28 settembre 2010 / 13:39 / tra 7 anni

PUNTO 1-Governo, Pdl riunito con premier,La Russa ironico su Fli

(cambia titolo, accorpa pezzi)

ROMA, 28 settembre (Reuters) - E’ in corso a palazzo Grazioli la riunione dei maggiorenti del Pdl, presieduta da Silvio Berlusconi, alla vigilia del discorso del premier alle Camere per sondare la tenuta del governo nel prosieguo della legislatura dopo lo scontro con il presidente della Camera, Gianfranco Fini.

Prima della riunione, il ministro della Difesa, ex An, Ignazio La Russa, ha gelato con una battuta le richieste del Fli, avanzate ieri da Italo Bocchino, di partecipare alla riunione di oggi per condividere con il Pdl e il testo che sarà pronunciato da Berlusconi domani alla Camera e il giorno dopo al Senato.

“Sì, li incontriamo per strada”, ha infatti risposto La Russa a chi chiedeva se il Pdl si vedrà con i finiani.

Come ha detto ieri lo stesso Berlusconi il discorso sarà seguito da un voto dal quale dovrebbe emergere l‘essenzialità o meno dei deputati finiani al raggiungimento dei 316 voti necessari per una maggioranza assoluta alla Camera.

Finora Fini ha sempre detto che in caso di richiesta di fiducia voterà a favore, ma nelle ultime ore anche questo è diventato un po’ meno certo.

Ieri sera Bocchino, capogruppo dei finiani a Montecitorio, ha detto che senza un vertice con Fini sui contenuti del documento si crea “un problema”, lasciando intendere che il voto a favore potrebbe tramutarsi in una astensione o addirittura in un voto contrario.

5 UDC ESCONO E APRONO A PDL; BERSANI: E’ CORRUZIONE

Fra le novità della mattinata, in una situzione dove ogni voto parlamentare può essere determinante, si segnala l‘uscita di cinque deputati Udc dal partito di Pierferdinando Casini per costituire un gruppo autonomo che domani potrebbe sostenere Berlusconi.
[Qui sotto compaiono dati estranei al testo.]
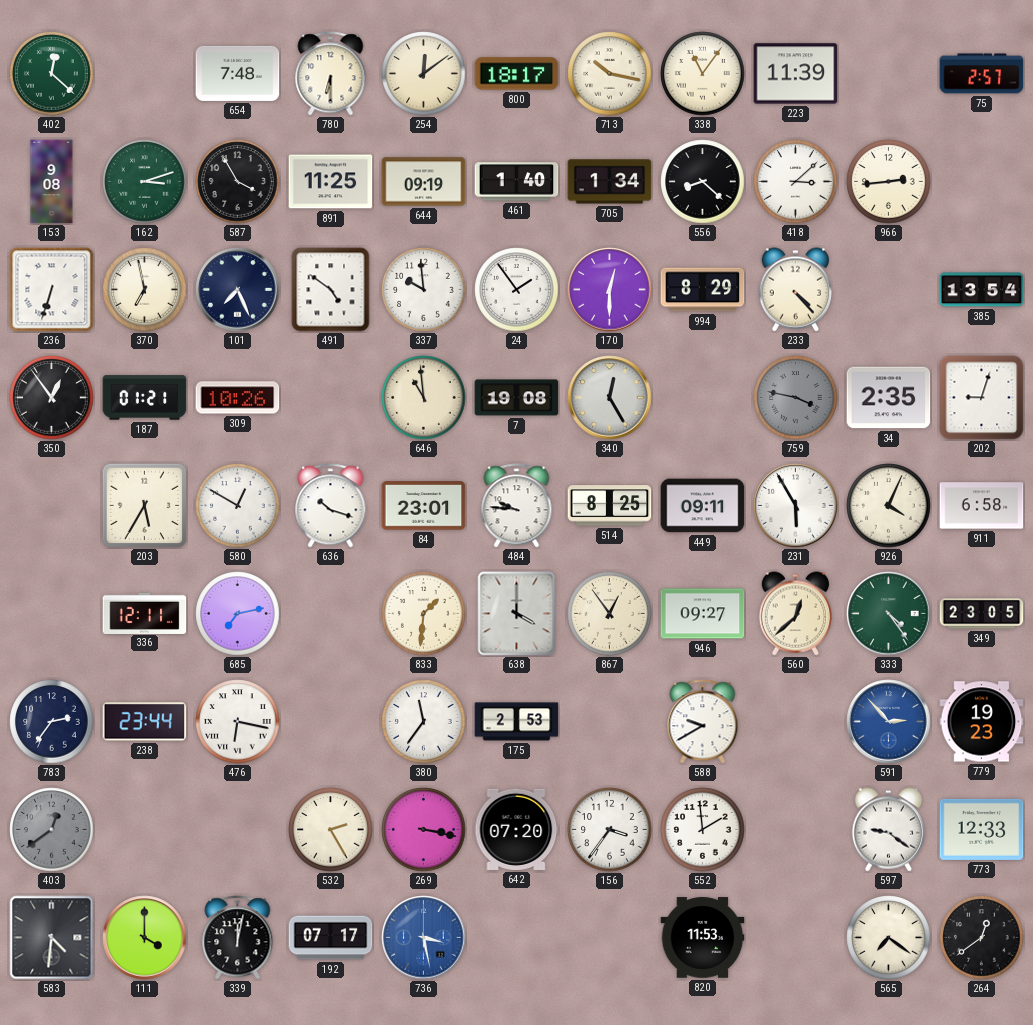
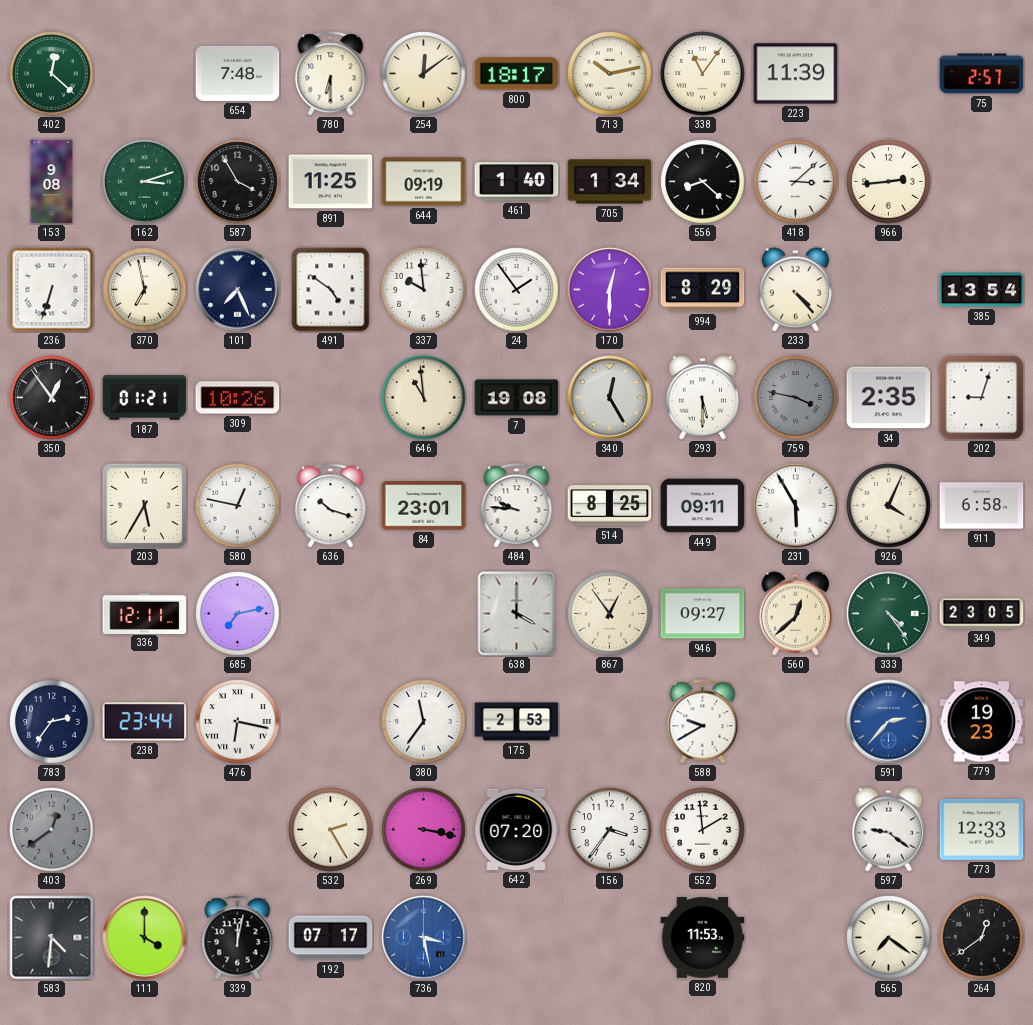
713: 10:17 -> 10:13
293: none -> 5:30
580: 12:50 -> 12:47
833: 1:31 -> none
591: 2:53 -> 2:37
Tranfughi anche due deputati dell‘Api, partito guidato da Francesco Rutelli.

Dura la reazione del segretario del Pd, Pierluigi Bersani, secondo il quale queste “manovre” profilano gli estremi del reato di corruzione.

Alla richiesta di un commento sui transfughi dell‘Udc, Bersani ha detto in una intervista trasmessa da Youdem tv: “Quella è una scelta politica che può preludere all‘ipotesi di un governo Berlusconi-Bossi-Cuffaro. Poi forse sono in corso anche altre manovre [...]: se uno promette a un deputato una rinomina ma, se non fosse possibile, promette uno stipendio questa secondo me è corruzione, è roba da magistratura”.

Bersani ha aggiunto che domani il Pd chiederà al governo di prendere atto che l‘impasse politica in corso è irreversibile e che deve andarsene aprendo la crisi di governo.